At Google, we spend a lot of time each day working with code. As Google has grown and the code base has increased in complexity, Google engineers have built a set of code tools to help our developers stay happy and productive each day. One particularly essential tool is code search, which is well-loved by Google engineers, and used by most engineers here multiple times a day to improve their productivity.

We’re pleased to bring code search to you with the newly revamped Cloud Source Repositories in beta availability. It features an entirely new user interface and semantic code search capabilities. Cloud Source Repositories is powered by the same underlying code search infrastructure that Google engineers perform their code searches on every day. You get super fast results and save a lot of time finding that piece of code that you know you’ve seen before. The code search in Cloud Source Repositories uses the same document indexing and retrieval technologies that are used for Google Search, making it work very quickly. Using this code search can improve developer productivity, whether you host your code in Cloud Source Repositories or mirror your code from the cloud versions of GitHub or Bitbucket.

Speeding up code search for better development

As developers ourselves, we know how frequently we need to search code. One developer case study found that programmers conduct an average of five search sessions with 12 total queries each workday.

These search queries are often targeted at a particular code location, and programmers are typically looking for code with which they are somewhat familiar. Programmers are generally seeking answers to questions about:

  • what code does,

  • where is code instantiated,

  • why code is behaving a certain way,

  • who was responsible for an edit and when it happened,

  • and how to perform a task.


There are some common code search challenges we’ve encountered. Here are a few of those, along with how Cloud Source Repositories handles them.

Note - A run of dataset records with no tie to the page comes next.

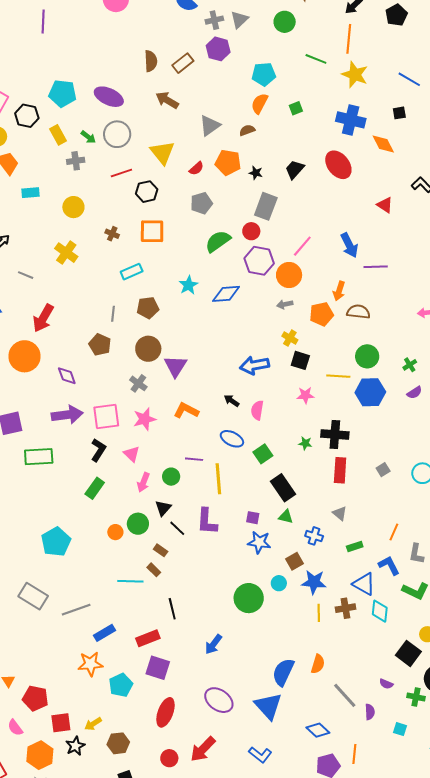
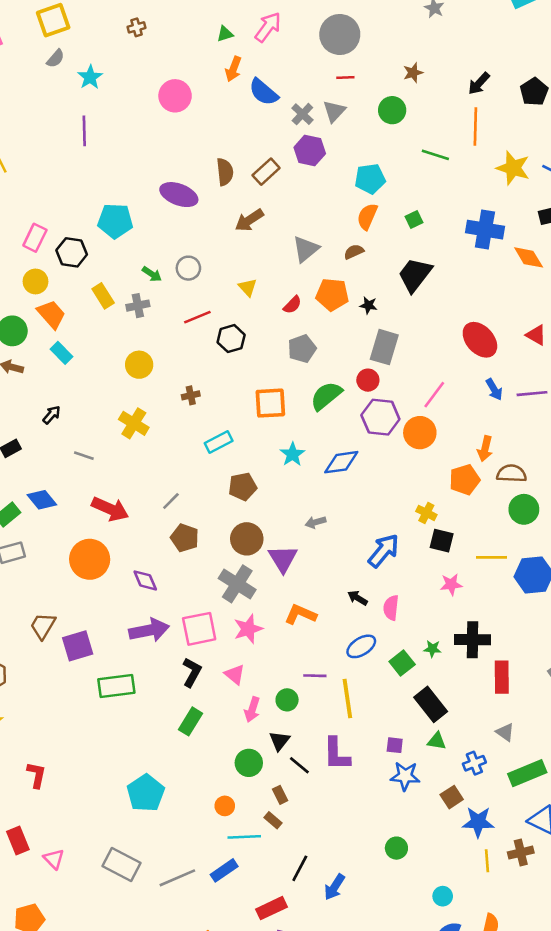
gray cross: (214, 20) -> (302, 114), turned -30
yellow star: (355, 75) -> (513, 168), moved
purple ellipse: (109, 97) -> (179, 195), moved
brown arrow: (167, 100) -> (249, 220), turned -60
gray circle: (117, 134) -> (188, 268), size x0.7
yellow rectangle: (58, 135) -> (103, 296), moved
yellow triangle: (162, 153) -> (248, 287), size x0.6
red ellipse: (338, 165) -> (480, 340), moved
black trapezoid: (295, 169) -> (415, 275), moved, size x1.4
cyan rectangle: (31, 193) -> (62, 353), moved, turned 54
orange square: (152, 231) -> (270, 403), moved
brown cross: (112, 234) -> (191, 395), turned -32
blue arrow: (349, 245) -> (494, 389), size x0.7
purple line: (376, 267) -> (532, 394), moved
gray arrow: (285, 304) -> (315, 522), moved
gray line: (113, 314) -> (171, 501), moved, turned 42
red arrow: (43, 318) -> (110, 509), turned -92
green circle: (367, 356) -> (524, 509), moved
blue arrow: (254, 365) -> (384, 551), turned 144
gray cross: (138, 383) -> (237, 584), size x1.6
black cross: (335, 434) -> (473, 640), moved
blue ellipse: (232, 439) -> (361, 646), turned -55
green star: (305, 443) -> (432, 649), moved
orange circle: (115, 532) -> (225, 806), moved
blue cross: (314, 536) -> (474, 763), turned -36
green rectangle: (355, 546) -> (527, 773), size x1.8
brown rectangle: (161, 550) -> (280, 795), turned 32
cyan circle: (279, 583) -> (443, 896), moved
green circle: (249, 598) -> (396, 848), size x0.6
black line: (172, 609) -> (300, 868), turned 45
blue rectangle: (105, 633) -> (224, 870), moved
blue arrow: (213, 644) -> (335, 887), moved

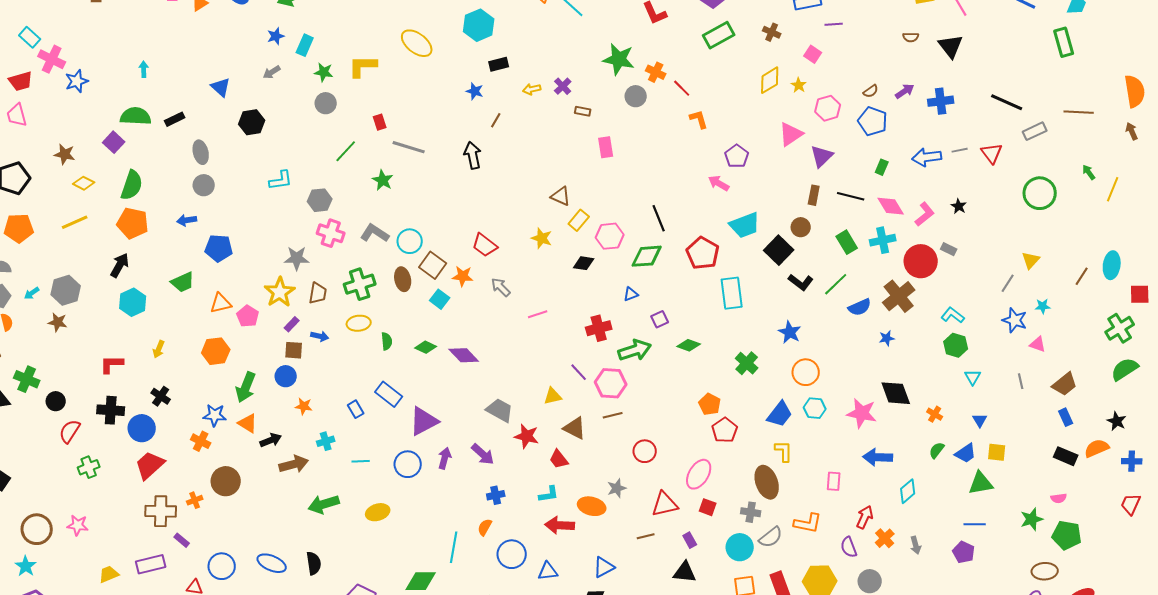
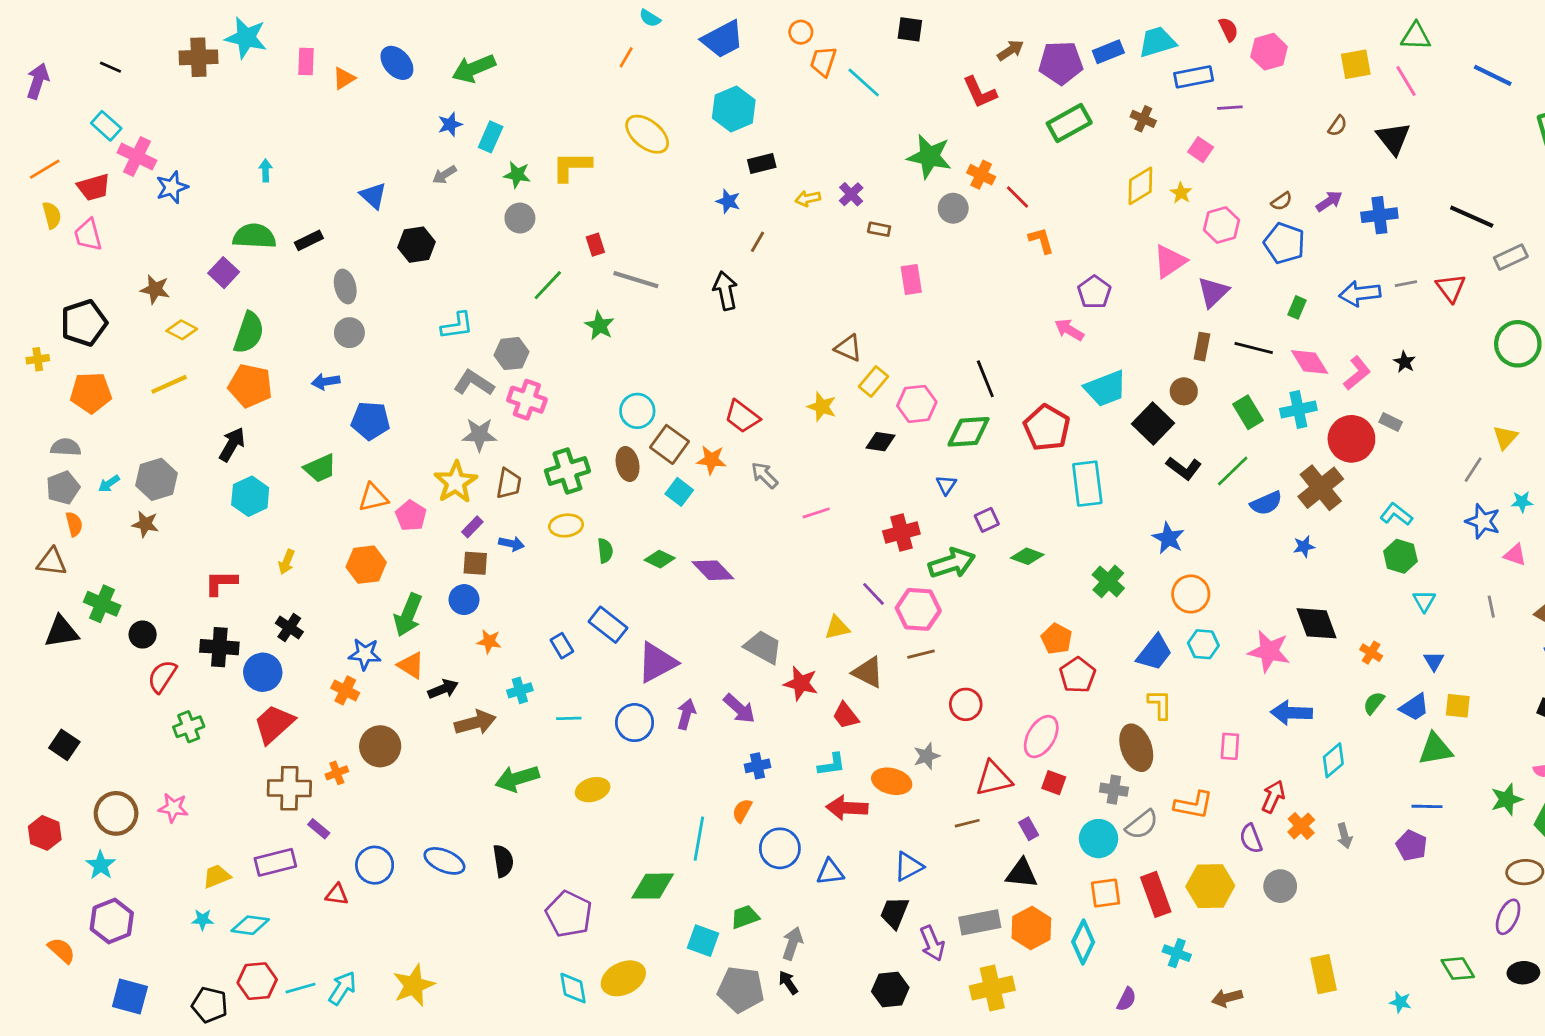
brown semicircle: (911, 37) -> (1338, 126), turned -56
gray L-shape: (375, 233) -> (474, 383), moved
blue triangle: (631, 294) -> (946, 485), turned -35

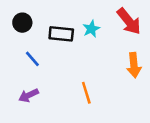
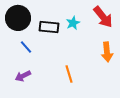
black circle: (22, 23) -> (18, 18), size x1.6

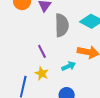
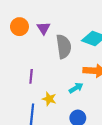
purple line: (42, 51) -> (31, 76), moved, turned 40

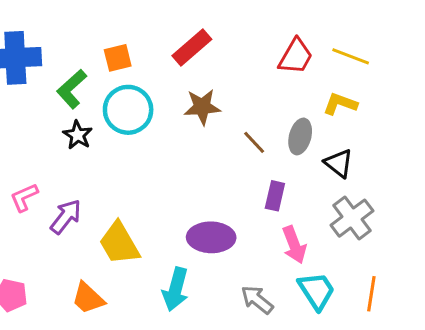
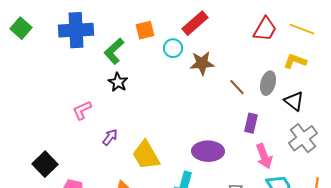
cyan circle: (128, 110) -> (173, 48), moved, size x0.6
pink L-shape: (24, 197) -> (82, 110), moved
purple arrow: (66, 217) -> (110, 137), size x0.7

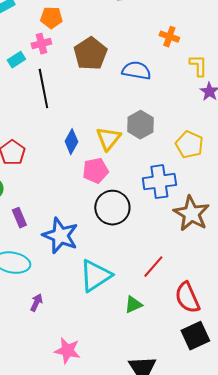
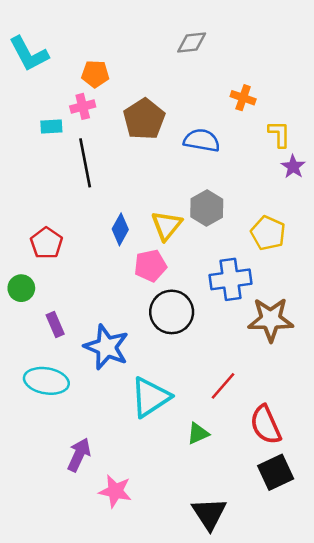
cyan rectangle: (16, 60) -> (51, 127), turned 30
brown star: (191, 214) -> (271, 319), turned -30
purple arrow: (36, 303) -> (79, 455), moved, size x1.5

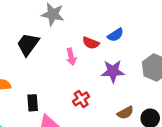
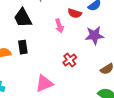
black trapezoid: (28, 44) -> (23, 18), turned -60
black rectangle: (33, 103) -> (23, 47), moved

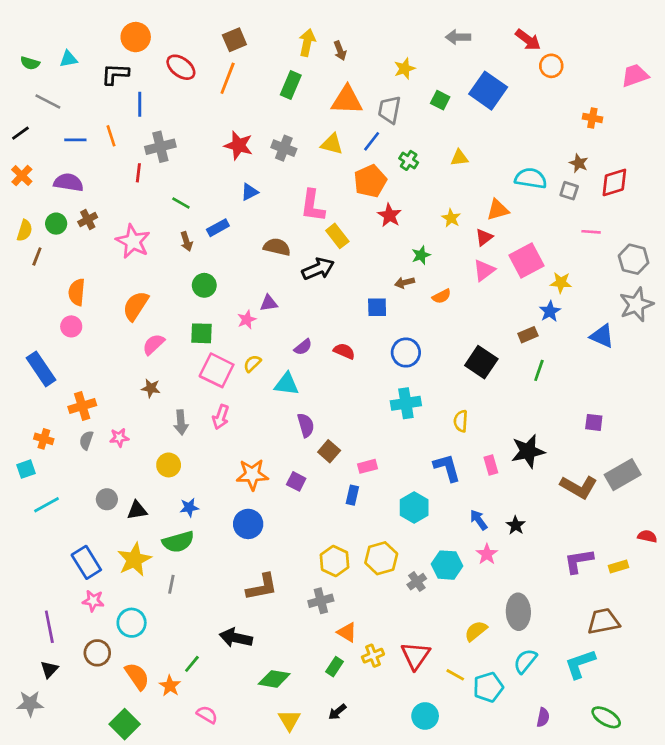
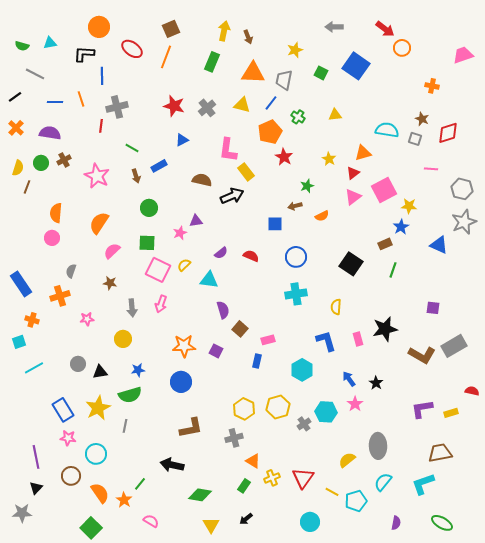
gray cross: (284, 148) -> (207, 108), turned 30
blue rectangle: (41, 369) -> (21, 284), moved
gray semicircle: (86, 440) -> (71, 271), moved

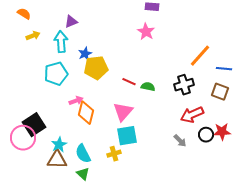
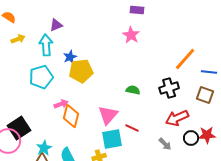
red line: (129, 82) -> (132, 128), moved

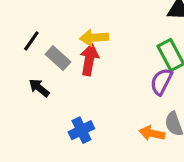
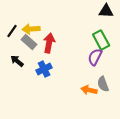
yellow arrow: (94, 38) -> (31, 29), moved
blue cross: (81, 130) -> (44, 69), moved

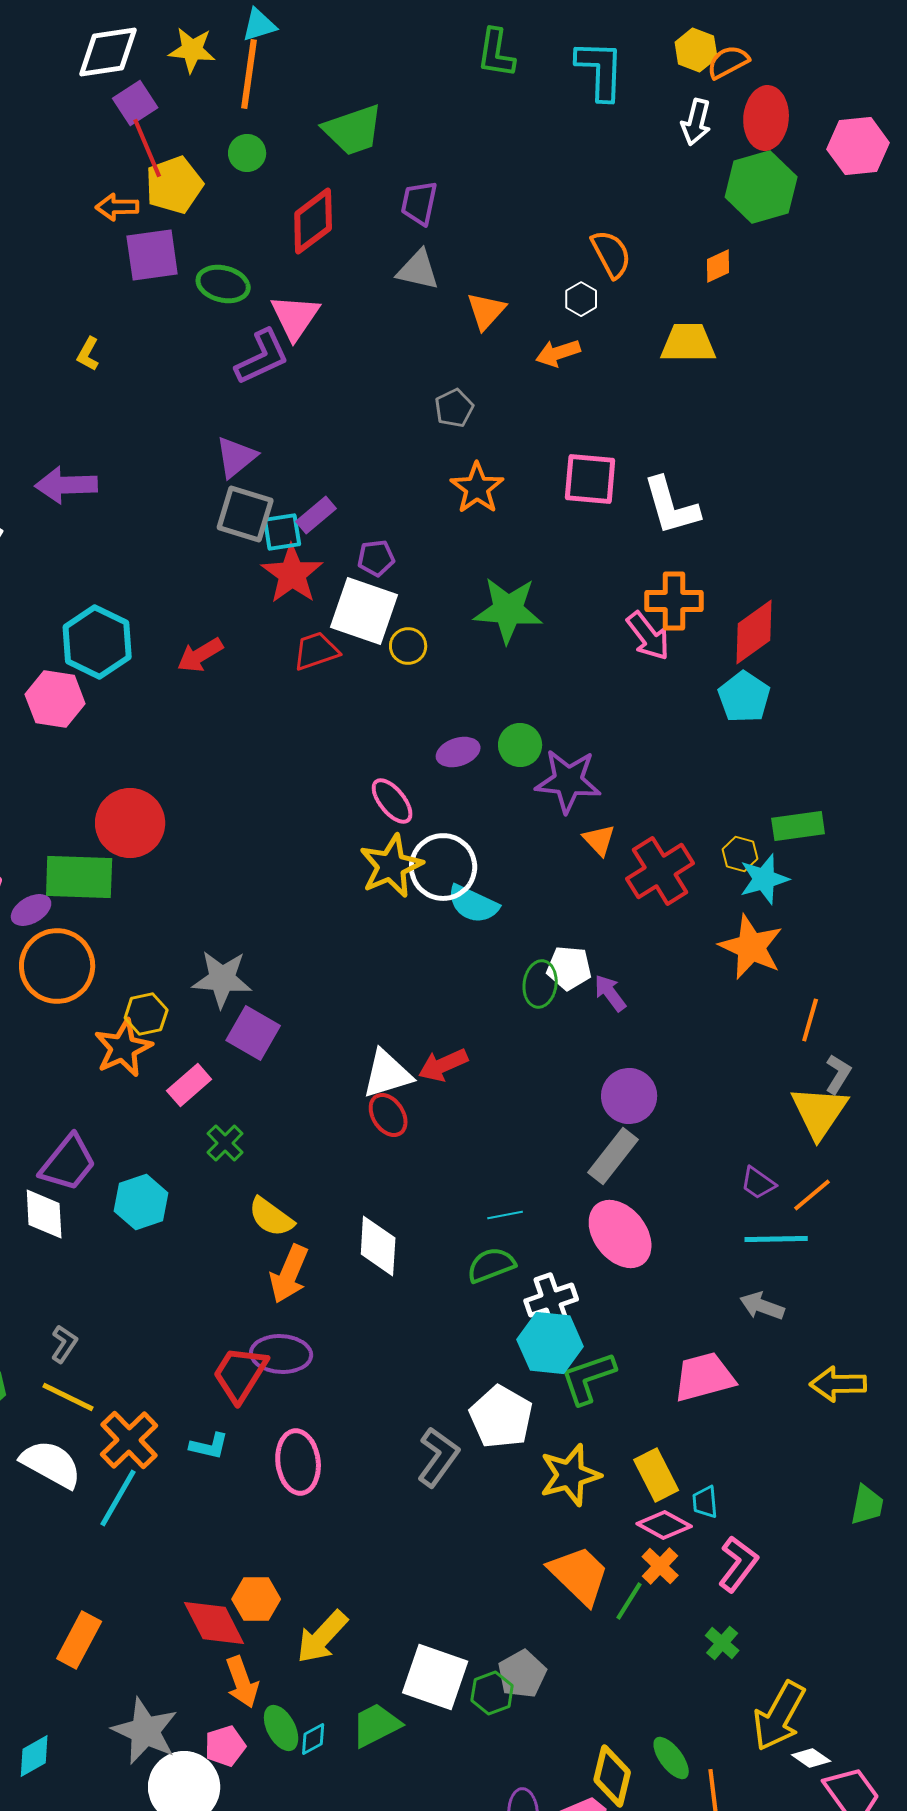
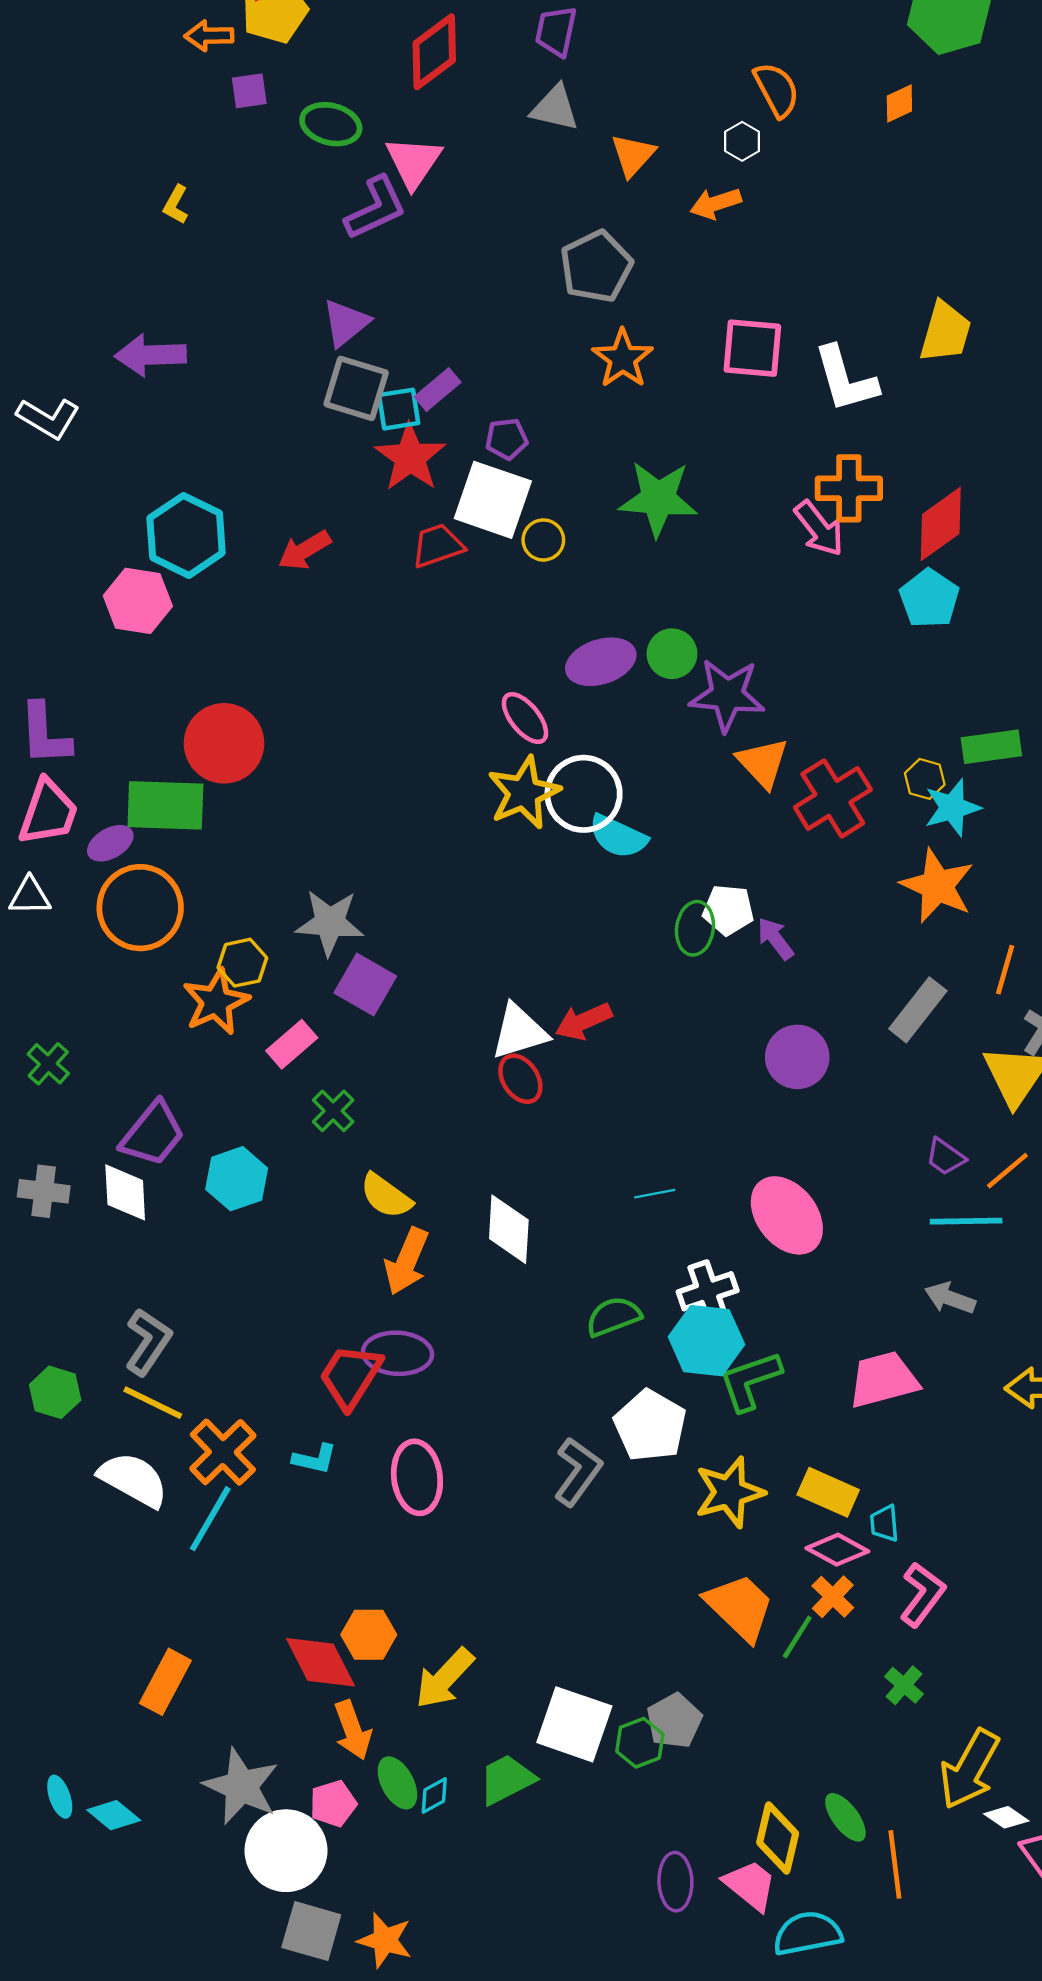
purple square: (152, 255) -> (249, 91), size x0.6
yellow trapezoid: (688, 343) -> (945, 332), moved, turned 106
gray pentagon: (454, 408) -> (596, 267), size x1.6
purple ellipse: (458, 752) -> (601, 662), size x1.4
orange triangle: (599, 840) -> (763, 763), size x1.4
gray rectangle: (613, 1156) -> (918, 1010), moved
green semicircle: (491, 1265) -> (613, 1317), moved
gray L-shape: (64, 1344) -> (148, 1342), size x1.5
yellow rectangle: (656, 1475) -> (828, 1492), turned -39
cyan diamond: (34, 1756) -> (114, 1815), turned 69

  • You want to search across all the code at your company, but there are a lot of repositories with only a few stored locally—which aren’t up-to-date with the versions on the server. Storing code locally isn’t a great option, and your computer’s search tools aren’t very powerful. When you’re using Cloud Source Repositories, the default branches of all repositories are always indexed and up-to-date. It’s simpler and faster to search across all the code you have access to for a particular file/class/function, rather than hunting for the code you have stored locally.

  • You’re looking for code that performs a common operation that is used by other people in the company. With Cloud Source Repositories, you can do a quick search and find that code. By discovering and using the existing solution rather than reinventing a new solution, you’ll save time, avoid introducing bugs and keep a healthier code base by not adding unnecessary code that has to be maintained over time.

  • You don’t remember the right way to use a common code component like an event handler. With Cloud Source Repositories, you can enter a query and search across all of your company’s code for examples of how that event handler has been used successfully by other developers. You can write the code correctly the first time.

  • You discover an issue with your production application. It reports a specific error message to the server logs that reads “User ID 2503295 not found in PaymentDatabase.” You can perform a regular expression search for “User ID .* not found in PaymentDatabase” and instantly find the location in the code where this error was triggered. Then you can get a fix deployed to production for users. Rich regular expression matching allows an easy way to find usages, definitions and sample code, and helps for refactoring.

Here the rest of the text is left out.